Delta was publicly fronting UAF stuff this week.

I think you're wrong - the big heads will go in order to inflame - then lockdown - under attack, then CC does what it wants. Like the 80s but in very very very fast motion.

Oh, I think that they'll boot them out. I just think it's interesting that they haven't done so yet and tend to believe that it's because they are somewhat stunned at the amount of opposition that has erupted and are trying to work out a strategy.

They also have the mainstream media to worry about, which hasn't previously been a concern when they were giving oppositionists the chop. This time though... well precipitous expulsions will get them back in the papers and in the worst possible light.
 
Andy Newman, a man whose passion for self righteousness and self publicity knows no boundaries known to man, has moved the SWP conference transcript to the top of the site as apparently people couldn't find it
 
Oh, I think that they'll boot them out. I just think it's interesting that they haven't done so yet and tend to believe that it's because they are somewhat stunned at the amount of opposition that has erupted and are trying to work out a strategy.
Yep, I think they realise that if they start expelling people on mass they risk hundreds more leaving of their own accord. They are trying to work out how to get rid of the ring leaders without losing a big chunk of the active membership along with them.
 
Andy Newman, a man whose passion for self righteousness and self publicity knows no boundaries known to man, has moved the SWP conference transcript to the top of the site as apparently people couldn't find it
I have pretty much given up following the discussion on SU, is there anyone who posts there who isn't a total tosser?
 
Oh, I think that they'll boot them out. I just think it's interesting that they haven't done so yet and tend to believe that it's because they are somewhat stunned at the amount of opposition that has erupted and are trying to work out a strategy.

They also have the mainstream media to worry about, which hasn't previously been a concern when they were giving oppositionists the chop. This time though... well precipitous expulsions will get them back in the papers and in the worst possible light.
I think they'll do it soon though, the longer this goes on the harder and firmer opposition will become - by simple association. They might be surprised, and maybe panicking - but the whole panoply of trot measures is designed to deal with panic. Old age method - out, demon, out. Close down the party.
 
Yep, I think they realise that if they start expelling people on mass they risk hundreds more leaving of their own accord. They are trying to work out how to get rid of the ring leaders without losing a big chunk of the active membership along with them.
I think they've decided a whole chunk of people who never really grasped the IS tradition can go. You know, you don't want trouble in the future do you?
 
I think they've decided a whole chunk of people who never really grasped the IS tradition can go. You know, you don't want trouble in the future do you?
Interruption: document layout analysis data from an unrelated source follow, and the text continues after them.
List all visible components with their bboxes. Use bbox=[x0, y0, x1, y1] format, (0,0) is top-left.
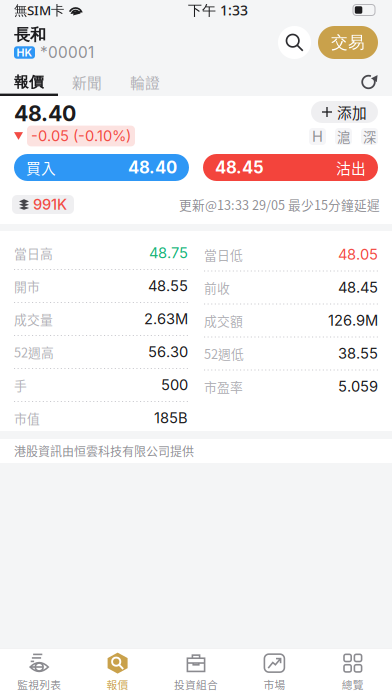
staticText: 當日高 bbox=[14, 244, 53, 262]
staticText: *00001 bbox=[40, 43, 94, 62]
staticText: 報價 bbox=[107, 677, 129, 692]
button[interactable]: 總覽 bbox=[314, 649, 392, 696]
staticText: 成交額 bbox=[204, 311, 243, 330]
staticText: 前收 bbox=[204, 278, 230, 297]
button[interactable]: Refresh bbox=[360, 74, 377, 90]
button[interactable]: H bbox=[309, 128, 326, 145]
button[interactable]: 市場 bbox=[235, 649, 314, 696]
staticText: 500 bbox=[161, 376, 188, 394]
staticText: 深 bbox=[363, 127, 376, 146]
staticText: 開市 bbox=[14, 277, 40, 295]
staticText: 市場 bbox=[263, 677, 285, 692]
staticText: 38.55 bbox=[338, 345, 378, 362]
staticText: 下午 1:33 bbox=[188, 0, 248, 20]
staticText: 185B bbox=[154, 409, 188, 427]
button[interactable]: 輪證 bbox=[116, 68, 174, 96]
staticText: 2.63M bbox=[144, 310, 188, 328]
staticText: 更新@13:33 29/05 最少15分鐘延遲 bbox=[179, 195, 380, 214]
staticText: HK bbox=[16, 46, 32, 59]
staticText: 添加 bbox=[337, 101, 367, 123]
staticText: 48.45 bbox=[338, 279, 378, 296]
button[interactable]: 48.45 bbox=[203, 154, 378, 181]
button[interactable]: 深 bbox=[361, 128, 378, 145]
button[interactable]: Search bbox=[278, 26, 311, 59]
staticText: 48.05 bbox=[338, 246, 378, 263]
button[interactable]: 交易 bbox=[318, 26, 378, 59]
staticText: 126.9M bbox=[328, 312, 378, 329]
staticText: 56.30 bbox=[148, 343, 188, 361]
staticText: 投資組合 bbox=[174, 677, 218, 692]
staticText: 沽出 bbox=[336, 157, 366, 178]
staticText: 市值 bbox=[14, 409, 40, 427]
button[interactable]: 新聞 bbox=[58, 68, 116, 96]
staticText: 48.40 bbox=[14, 101, 76, 126]
staticText: 手 bbox=[14, 376, 27, 394]
staticText: 總覽 bbox=[342, 677, 364, 692]
staticText: 48.45 bbox=[215, 157, 264, 178]
button[interactable]: 監視列表 bbox=[0, 649, 78, 696]
staticText: -0.05 (-0.10%) bbox=[31, 127, 131, 145]
button[interactable]: 報價 bbox=[0, 68, 58, 96]
staticText: 48.40 bbox=[128, 157, 177, 178]
staticText: 市盈率 bbox=[204, 377, 243, 396]
staticText: 輪證 bbox=[130, 71, 160, 93]
staticText: 監視列表 bbox=[17, 677, 61, 692]
staticText: 48.75 bbox=[149, 244, 188, 262]
staticText: H bbox=[312, 128, 323, 145]
staticText: 52週高 bbox=[14, 343, 54, 361]
staticText: 報價 bbox=[14, 73, 44, 91]
staticText: 48.55 bbox=[148, 277, 188, 295]
staticText: 買入 bbox=[26, 157, 56, 178]
staticText: 交易 bbox=[331, 32, 365, 53]
staticText: 無SIM卡 bbox=[14, 1, 64, 19]
staticText: 當日低 bbox=[204, 245, 243, 264]
button[interactable]: 滬 bbox=[335, 128, 352, 145]
staticText: 成交量 bbox=[14, 310, 53, 328]
staticText: 52週低 bbox=[204, 344, 244, 363]
staticText: 長和 bbox=[14, 25, 46, 45]
staticText: 991K bbox=[33, 196, 67, 213]
staticText: 新聞 bbox=[72, 71, 102, 93]
button[interactable]: 買入 bbox=[14, 154, 189, 181]
button[interactable]: 報價 bbox=[78, 649, 157, 696]
staticText: 滬 bbox=[337, 127, 350, 146]
button[interactable]: 投資組合 bbox=[157, 649, 235, 696]
staticText: 5.059 bbox=[338, 378, 378, 395]
button[interactable]: 添加 bbox=[311, 101, 378, 123]
staticText: 港股資訊由恒雲科技有限公司提供 bbox=[14, 442, 194, 460]
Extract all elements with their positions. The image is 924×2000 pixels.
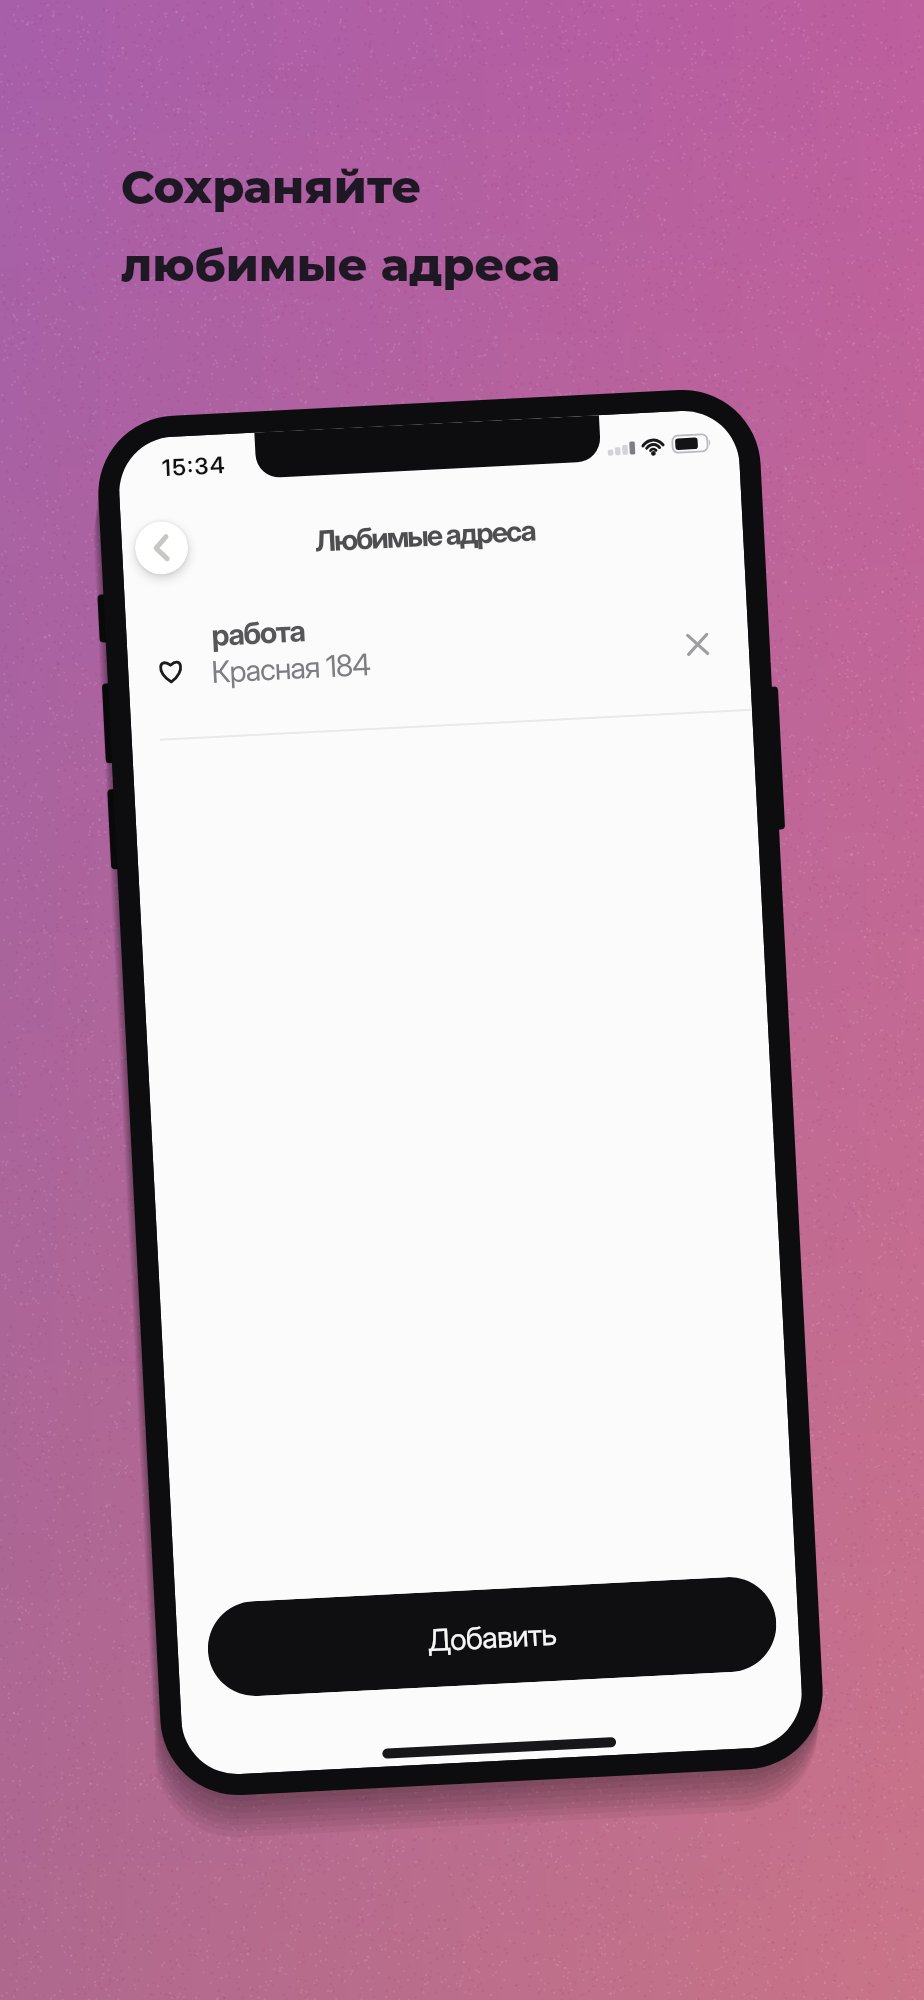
button[interactable]: работа (125, 568, 752, 739)
staticText: Красная 184 (210, 646, 371, 690)
button[interactable]: Добавить (206, 1575, 779, 1698)
staticText: Добавить (427, 1616, 558, 1658)
staticText: любимые адреса (121, 236, 561, 292)
staticText: Сохраняйте (121, 158, 422, 214)
staticText: 15:34 (161, 451, 228, 482)
staticText: Любимые адреса (314, 513, 536, 559)
staticText: работа (211, 612, 305, 653)
button[interactable] (134, 520, 189, 576)
button[interactable] (674, 621, 721, 668)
Well, yes, I certainly think that they are resigned to losing, say a hundred. Which would be a noticeable part of their active membership, but a manageable loss in and of itself (leaving aside the wider problems this mess is going to cause for them). The issue for them is how to lost that hundred in a way that doesn't cause the vacillating and/or thus far passive elements to go apeshit.

Remember, they've still got the whole "centre ground" opposition to deal with too, including recent CC members, etc.

butchersapron said:
They might be surprised, and maybe panicking - but the whole panoply of trot measures is designed to deal with panic. Old age method - out, demon, out. Close down the party

That's been the SWP's method certainly. Our lot mostly prefer to settle down to an endless exchange of endless documents until whoever's been making a pain in the arse of themselves gets bored and wanders off of their own accord.
 
Our lot mostly prefer to settle down to an endless exchange of endless documents until whoever's been making a pain in the arse of themselves gets bored and wanders off of their own accord.

Best way to do it.

Talk out your differences
 
were you in the CPGB barney? Tell me more?

Would here be a good place to start going on about scurrilous rumours I've been hearing about current ructions in the SWP?? Or should I be sensible and save what little dignity I have?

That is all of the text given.